__Work request__.
Output the data below exactly as it is, dropping the pictures from your copy.

__Exercise inputs__.
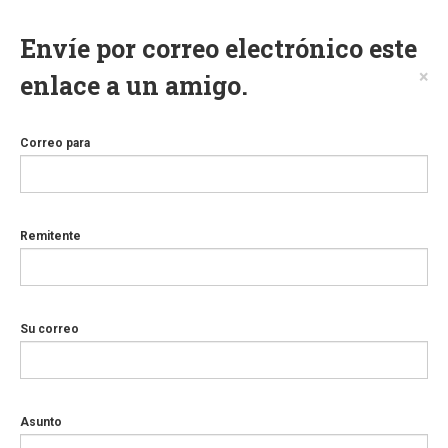
Envíe por correo electrónico este
×
enlace a un amigo.
Correo para
Remitente
Su correo
Asunto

__Output of the exercise__.
Envíe por correo electrónico este
×
enlace a un amigo.
Correo para
Remitente
Su correo
Asunto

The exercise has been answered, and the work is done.